What are you wanting to know ? The feed neck dia, where you add meat or the diameter of the auger tube where the meat comes out ? Both can vary by manufacturer and model. The end of the auger tube is indeed recessed to accept a 1 5/8 diameter plate. That part is generally universal to all #8 grinders, wheither electric or manual. The anti-rotation detents, however may vary by brand somewhat.


----------



## cal1956 (Jul 5, 2018)

i'm looking at buying a new grinder and would like one that i can poke bigger pieces of meat into it


----------



## crazymoon (Jul 5, 2018)

C1956, Buy a #32 and you can drop LARGE chunks down the neck !


----------



## cal1956 (Jul 5, 2018)

got it !!


----------



## pc farmer (Jul 5, 2018)

I can get some measurements for ya later.  I have a 12 and a 22.   The 22 is a beast.  The 12 works for small stuff


----------



## dward51 (Jul 5, 2018)

I don't think the neck size openings are standard to the plate size.  You may have to obtain that info from the maker of the grinder you are looking at buying.  My recollection is my Kitchener #12 grinder has a smaller neck/throat opening than the #12 LEM Big Bite I just ordered.  It's not here yet so I can't measure it, but I recall last year when I was looking at them it was like 1/4 to 1/2" wider (for the LEM).  I don't think that is something they post on their mfg web sites either.  I looked at the LEM at a local store and compared it to my Kitchener.  I did not write the difference down but the LEM was wider.


----------



## cal1956 (Jul 5, 2018)

i normally grind 50-100 lbs of Boston butts at a time , it would save me a lot of time if i didn't have to cut the meat into such small pieces


----------



## dward51 (Jul 5, 2018)

cal1956 said:


> i normally grind 50-100 lbs of Boston butts at a time , it would save me a lot of time if i didn't have to cut the meat into such small pieces



Wow, then I would suggest the largest and highest quality grinder you can afford.  Something like the larger LEM Big Bite models or Weston Pro series, etc.... as the larger ones are getting into commercial quality.  Not inexpensive though and can run in the $500 to $800 range for the #22 & #32 models.  I would not go smaller than a #12 if budget is an issue (again a "good" quality #12 like above brands).  I use a #12 and just ordered a #12 LEM Big Bite (not here yet - literally ordered it on July 3rd).

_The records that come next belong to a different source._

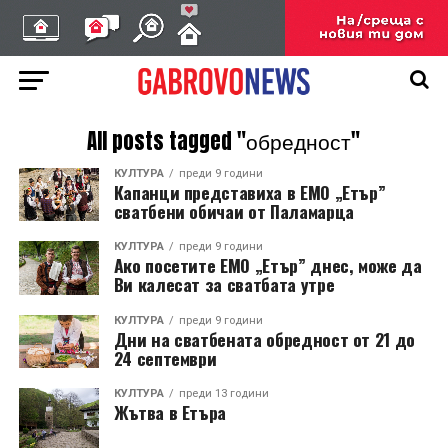
All posts tagged "обредност"
КУЛТУРА
преди 9 години
Капанци представиха в ЕМО „Етър”
сватбени обичаи от Паламарца
КУЛТУРА
преди 9 години
Ако посетите ЕМО „Етър” днес, може да
Ви калесат за сватбата утре
КУЛТУРА
преди 9 години
Дни на сватбената обредност от 21 до
24 септември
КУЛТУРА
преди 13 години
Жътва в Етъра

I normally buy butts in bulk and when I de-bone them, I cut the meat into longer strips sized to fit down the throat of my grinder and then vacuum pack and freeze the strips for later use in 2.5 lb and 5 lb batches. I have bought over 100 pounds of meat on the $0.79 a pound deal, but I've never processed that much at one time, just prepped for later processing and frozen.  

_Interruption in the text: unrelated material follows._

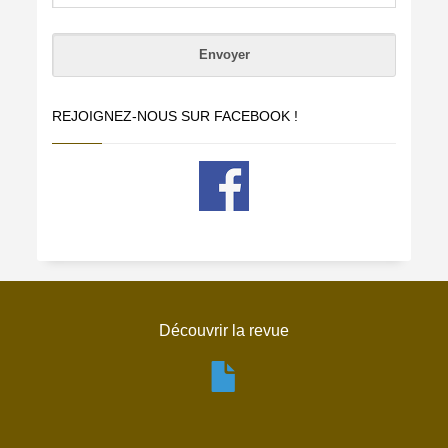
REJOIGNEZ-NOUS SUR FACEBOOK !
Découvrir la revue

I just paid $330 for my LEM #12 Big Bite on Amazon, but they are normally $449.


----------



## crazymoon (Jul 6, 2018)

C1956, I have a cabelas #32 1.5 HP grinder and it will handle 50-100 pounds with ease. Cabelas has grinder sales periodically with 100-150 dollar savings depending on the model.


----------



## cal1956 (Jul 6, 2018)

i took a picture of my grinder meat tray so you can see what i am asking about , as best that i can measure the hole size is 1 5/8 inch , i would like one that is  bigger


----------



## mosparky (Jul 6, 2018)

I think I've seen a few ad descriptions that actually tell the diameter, but you do have to read real careful. Wish I could remember where.


----------



## cal1956 (Jul 7, 2018)

i think i have it narrowed down to 2 grinders , i'll probabley buy one of them in the next month or so 
thanks for the help everyone


----------



## dward51 (Jul 7, 2018)

My LEM Big Bite #12 is supposed to be here on Monday.  I'll measure the neck and post a photo when it arrives. 

My recollection of shopping for one before is the neck opening is a good bit larger than that on my current grinder which is a Kitchener #12 from Northern Tool.  Nothing wrong with the Kitchener, I've just wanted the LEM for a long time and found a good sale price for the 4th.

The LEM #12 is advertised to be capable of grinding 11 pounds per minute, so depending on how often you do those large 100 pound batches, might work for you.  But if it's often, I would probably go larger on the grinder.


----------